This morning Andrea, Daisy and I went with Jerry, Ed and John back to Barry Norris’ house to finish our building plan. The three of us were fairly stressed about the state of our drawing (we had missed a day’s worth of work after not being able to access the house yesterday, so our plan was to get through our work as efficiently as possible). Though, as I’ve learned the past two weeks in Witless Bay, every day is filled with surprises when you’re a folklorist, and plans don’t always end up being what you expect. While this can be nerve-racking when trying to schedule interviews or finish site plans, this constant flux in agenda also quite often leads to unexpected, serendipitous adventures and discoveries.
Instead of heading inside when we arrived to the Norris house our first pit stop was Barry’s stable, the out-building that Daisy will be documenting in the coming days. There we found an eclectic mix of odds and ends, as is usually the case with old barns and sheds in Witless Bay (at least the ones we have been fortunate enough to see thus far). There were old wooden boat parts, a giant wooden sleigh, rusty tin tobacco cases and even a miniature plastic snoopy head stuck behind a stud in the wall.

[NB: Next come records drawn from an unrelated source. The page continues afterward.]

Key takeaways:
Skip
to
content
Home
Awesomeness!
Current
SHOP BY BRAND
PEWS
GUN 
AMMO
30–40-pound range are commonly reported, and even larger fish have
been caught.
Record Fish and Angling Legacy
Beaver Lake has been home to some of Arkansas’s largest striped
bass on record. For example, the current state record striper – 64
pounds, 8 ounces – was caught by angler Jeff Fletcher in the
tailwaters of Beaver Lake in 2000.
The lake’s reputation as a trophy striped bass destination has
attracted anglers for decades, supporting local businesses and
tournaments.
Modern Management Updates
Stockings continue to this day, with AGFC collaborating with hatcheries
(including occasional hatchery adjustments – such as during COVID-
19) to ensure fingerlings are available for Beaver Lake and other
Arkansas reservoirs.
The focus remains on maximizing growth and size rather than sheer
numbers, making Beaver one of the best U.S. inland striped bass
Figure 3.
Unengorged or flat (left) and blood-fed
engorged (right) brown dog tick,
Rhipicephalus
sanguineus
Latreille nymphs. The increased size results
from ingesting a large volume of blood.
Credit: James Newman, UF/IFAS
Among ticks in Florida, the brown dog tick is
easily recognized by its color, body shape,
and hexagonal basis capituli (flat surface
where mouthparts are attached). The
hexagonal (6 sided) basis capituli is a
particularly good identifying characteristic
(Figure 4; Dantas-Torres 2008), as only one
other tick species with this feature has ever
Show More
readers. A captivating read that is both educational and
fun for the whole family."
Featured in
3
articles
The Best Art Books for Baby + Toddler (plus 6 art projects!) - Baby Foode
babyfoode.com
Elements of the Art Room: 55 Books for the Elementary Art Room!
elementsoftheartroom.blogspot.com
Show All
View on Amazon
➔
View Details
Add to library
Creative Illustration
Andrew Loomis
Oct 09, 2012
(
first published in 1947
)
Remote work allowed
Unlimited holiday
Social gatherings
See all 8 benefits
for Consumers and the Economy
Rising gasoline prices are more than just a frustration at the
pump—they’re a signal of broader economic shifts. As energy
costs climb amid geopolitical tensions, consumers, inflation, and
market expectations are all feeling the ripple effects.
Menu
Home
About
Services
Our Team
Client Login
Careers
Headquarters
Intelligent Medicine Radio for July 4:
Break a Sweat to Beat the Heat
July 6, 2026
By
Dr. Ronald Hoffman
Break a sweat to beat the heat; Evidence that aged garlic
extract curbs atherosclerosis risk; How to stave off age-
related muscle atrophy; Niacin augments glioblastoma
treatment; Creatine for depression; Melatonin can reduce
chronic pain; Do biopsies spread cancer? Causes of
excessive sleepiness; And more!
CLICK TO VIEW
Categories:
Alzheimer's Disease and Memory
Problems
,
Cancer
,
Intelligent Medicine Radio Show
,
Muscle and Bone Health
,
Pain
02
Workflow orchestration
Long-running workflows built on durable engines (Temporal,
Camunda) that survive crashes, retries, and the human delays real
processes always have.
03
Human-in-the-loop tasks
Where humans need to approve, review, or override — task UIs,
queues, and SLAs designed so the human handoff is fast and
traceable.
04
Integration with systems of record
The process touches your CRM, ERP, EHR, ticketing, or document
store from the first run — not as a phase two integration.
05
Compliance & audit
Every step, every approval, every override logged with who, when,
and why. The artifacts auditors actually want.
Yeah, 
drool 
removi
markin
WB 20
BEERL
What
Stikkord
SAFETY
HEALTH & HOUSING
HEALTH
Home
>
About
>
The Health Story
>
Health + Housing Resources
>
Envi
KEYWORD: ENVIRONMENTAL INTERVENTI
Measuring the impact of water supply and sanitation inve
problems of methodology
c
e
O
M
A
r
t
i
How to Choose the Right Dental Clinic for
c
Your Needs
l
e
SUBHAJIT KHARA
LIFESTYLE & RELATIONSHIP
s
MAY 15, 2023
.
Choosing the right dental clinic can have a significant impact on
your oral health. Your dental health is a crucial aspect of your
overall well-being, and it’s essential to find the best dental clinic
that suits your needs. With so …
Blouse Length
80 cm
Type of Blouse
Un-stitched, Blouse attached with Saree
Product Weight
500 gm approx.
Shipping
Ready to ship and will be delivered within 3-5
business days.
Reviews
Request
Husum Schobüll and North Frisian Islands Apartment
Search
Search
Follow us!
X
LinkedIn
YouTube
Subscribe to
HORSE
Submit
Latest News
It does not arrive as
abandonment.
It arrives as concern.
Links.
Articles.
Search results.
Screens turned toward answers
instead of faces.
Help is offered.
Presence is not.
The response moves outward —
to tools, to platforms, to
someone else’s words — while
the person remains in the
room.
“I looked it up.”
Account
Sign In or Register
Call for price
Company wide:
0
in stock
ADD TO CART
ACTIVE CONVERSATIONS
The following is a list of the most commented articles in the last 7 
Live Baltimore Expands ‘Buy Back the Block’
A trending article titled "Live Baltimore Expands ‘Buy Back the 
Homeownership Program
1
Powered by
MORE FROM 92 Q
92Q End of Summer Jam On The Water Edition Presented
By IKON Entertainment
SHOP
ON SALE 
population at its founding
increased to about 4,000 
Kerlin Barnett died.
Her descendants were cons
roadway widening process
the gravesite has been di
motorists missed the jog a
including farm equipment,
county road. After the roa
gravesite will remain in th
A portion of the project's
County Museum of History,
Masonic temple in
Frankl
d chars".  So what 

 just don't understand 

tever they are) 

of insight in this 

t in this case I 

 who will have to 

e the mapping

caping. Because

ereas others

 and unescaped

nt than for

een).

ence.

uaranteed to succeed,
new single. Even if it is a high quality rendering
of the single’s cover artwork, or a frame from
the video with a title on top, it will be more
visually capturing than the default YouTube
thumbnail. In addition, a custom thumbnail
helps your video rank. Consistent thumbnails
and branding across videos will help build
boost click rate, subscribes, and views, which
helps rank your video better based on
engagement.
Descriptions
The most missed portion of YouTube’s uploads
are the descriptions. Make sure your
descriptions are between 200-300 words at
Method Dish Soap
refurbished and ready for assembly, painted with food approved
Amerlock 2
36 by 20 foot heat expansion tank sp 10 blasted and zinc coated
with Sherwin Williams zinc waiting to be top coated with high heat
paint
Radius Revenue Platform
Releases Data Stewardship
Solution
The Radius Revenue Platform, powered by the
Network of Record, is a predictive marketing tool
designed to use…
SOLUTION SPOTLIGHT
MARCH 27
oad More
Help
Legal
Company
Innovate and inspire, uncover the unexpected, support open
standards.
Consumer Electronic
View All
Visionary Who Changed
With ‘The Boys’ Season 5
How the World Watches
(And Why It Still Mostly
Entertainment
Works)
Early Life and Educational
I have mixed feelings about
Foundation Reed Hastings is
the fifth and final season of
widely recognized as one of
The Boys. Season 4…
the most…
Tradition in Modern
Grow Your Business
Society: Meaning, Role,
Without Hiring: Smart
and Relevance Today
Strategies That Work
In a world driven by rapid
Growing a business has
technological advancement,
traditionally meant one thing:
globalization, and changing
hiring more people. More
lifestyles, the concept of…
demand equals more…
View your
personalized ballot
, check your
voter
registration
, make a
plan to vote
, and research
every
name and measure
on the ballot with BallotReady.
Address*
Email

We then went inside the house, but not to draw. We realized that it would be an opportune moment to discuss the history of the house with Barry since we had him there with us. He magically seemed to know this because before we even got the chance to begin asking him our questions he started giving us a background of his family’s house.
Part of our conversation about this history involved sorting through a collection of old family photos and certificates, postcards and maps. The six of us sat on the living room floor with hundreds of images spread out across the rug, while Ed searched about the premises, looking for hidden architectural clues. There were photos of Barry’s grandparents and great grand-parents, aunts and uncles, posters of Witless Bay from years past, and post cards sent from France during World War II. At one point Jerry and I found photographs of Barry’s family in Brooklyn, New York, where many of his relatives lived decades ago. Looking through all of these artifacts and asking questions about them helped us learn so much about Barry’s family and consequently the stories behind his home.
Even though we were initially anxiety-ridden about completing our building plan as soon as possible, we put our worries aside and let the day take us wherever it may, which ended up being the best thing we could have done. One of the greatest lessons I have learned thus far during our field school is that while some things may not work out as planned, they do work out the way they were meant to, eventually.